Data entries
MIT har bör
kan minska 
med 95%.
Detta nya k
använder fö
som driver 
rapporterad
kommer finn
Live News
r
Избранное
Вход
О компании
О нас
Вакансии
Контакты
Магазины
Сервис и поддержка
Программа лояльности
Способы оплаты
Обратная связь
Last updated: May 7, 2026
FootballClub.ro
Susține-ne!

▶ [WHAT TO DO]: The answer should consist only of the lines from the one containing "kommer finn" through the last line of the data, given again exactly.

▶ [RESPONSE]:
kommer finn
Live News
r
Избранное
Вход
О компании
О нас
Вакансии
Контакты
Магазины
Сервис и поддержка
Программа лояльности
Способы оплаты
Обратная связь
Last updated: May 7, 2026
FootballClub.ro
Susține-ne!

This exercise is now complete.